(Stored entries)
________

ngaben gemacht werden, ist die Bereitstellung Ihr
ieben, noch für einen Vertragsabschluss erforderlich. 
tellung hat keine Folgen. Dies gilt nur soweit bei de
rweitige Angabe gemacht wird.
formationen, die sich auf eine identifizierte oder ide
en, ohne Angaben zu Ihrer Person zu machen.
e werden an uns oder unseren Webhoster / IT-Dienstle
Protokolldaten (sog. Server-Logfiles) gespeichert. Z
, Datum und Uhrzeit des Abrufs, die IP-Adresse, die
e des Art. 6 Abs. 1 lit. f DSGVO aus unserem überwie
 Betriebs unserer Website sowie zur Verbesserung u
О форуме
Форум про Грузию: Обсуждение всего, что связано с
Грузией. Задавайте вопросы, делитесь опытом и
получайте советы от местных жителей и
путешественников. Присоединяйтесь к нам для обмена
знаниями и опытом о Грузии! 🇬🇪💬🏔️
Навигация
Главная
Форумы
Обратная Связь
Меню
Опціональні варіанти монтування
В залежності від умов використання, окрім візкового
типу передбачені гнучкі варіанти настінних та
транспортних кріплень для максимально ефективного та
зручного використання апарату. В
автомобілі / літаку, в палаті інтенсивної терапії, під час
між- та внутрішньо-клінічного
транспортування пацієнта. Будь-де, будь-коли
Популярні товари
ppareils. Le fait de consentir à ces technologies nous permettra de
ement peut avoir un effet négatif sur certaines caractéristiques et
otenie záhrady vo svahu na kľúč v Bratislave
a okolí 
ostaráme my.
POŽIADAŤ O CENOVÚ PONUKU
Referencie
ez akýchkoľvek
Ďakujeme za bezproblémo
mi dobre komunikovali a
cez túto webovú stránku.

________

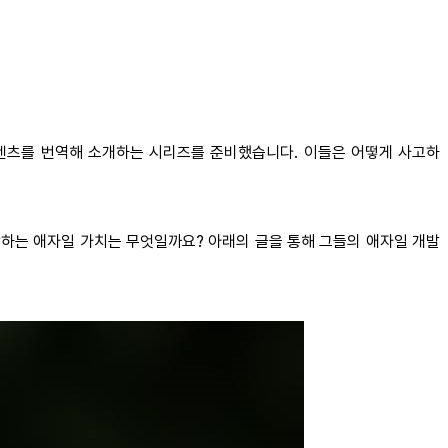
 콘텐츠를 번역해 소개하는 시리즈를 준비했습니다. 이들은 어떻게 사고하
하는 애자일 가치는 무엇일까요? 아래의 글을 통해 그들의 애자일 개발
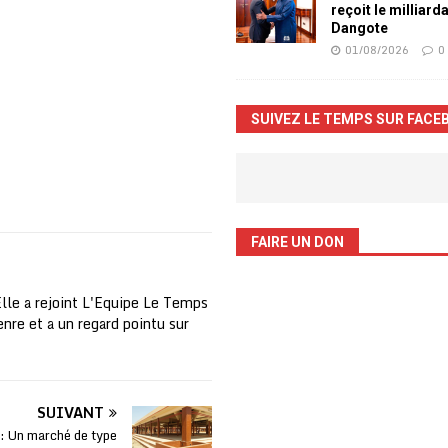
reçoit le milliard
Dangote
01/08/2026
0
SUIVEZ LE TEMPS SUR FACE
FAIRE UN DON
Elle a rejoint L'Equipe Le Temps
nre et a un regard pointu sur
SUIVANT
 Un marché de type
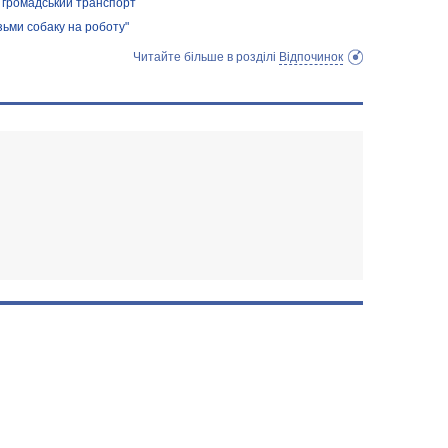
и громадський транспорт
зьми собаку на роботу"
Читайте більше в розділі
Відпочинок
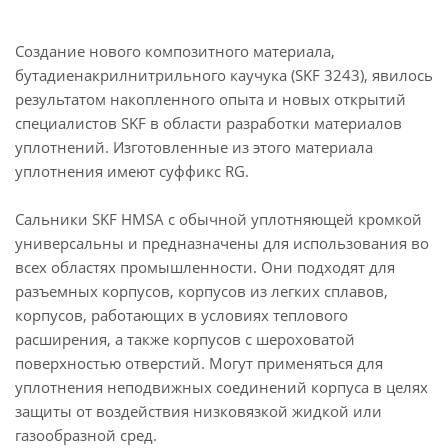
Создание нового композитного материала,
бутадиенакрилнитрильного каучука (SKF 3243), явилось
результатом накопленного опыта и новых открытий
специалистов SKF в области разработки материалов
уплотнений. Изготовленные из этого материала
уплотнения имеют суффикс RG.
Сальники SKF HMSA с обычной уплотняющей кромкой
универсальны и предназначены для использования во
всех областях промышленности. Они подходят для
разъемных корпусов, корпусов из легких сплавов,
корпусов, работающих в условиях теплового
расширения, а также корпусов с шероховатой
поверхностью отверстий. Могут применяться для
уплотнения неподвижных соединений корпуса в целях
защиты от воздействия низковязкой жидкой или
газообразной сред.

________

The answer must consist of each line from the data that includes the string "опытом".

### [Exercise response]
Грузией. Задавайте вопросы, делитесь опытом и
знаниями и опытом о Грузии! 🇬🇪💬🏔️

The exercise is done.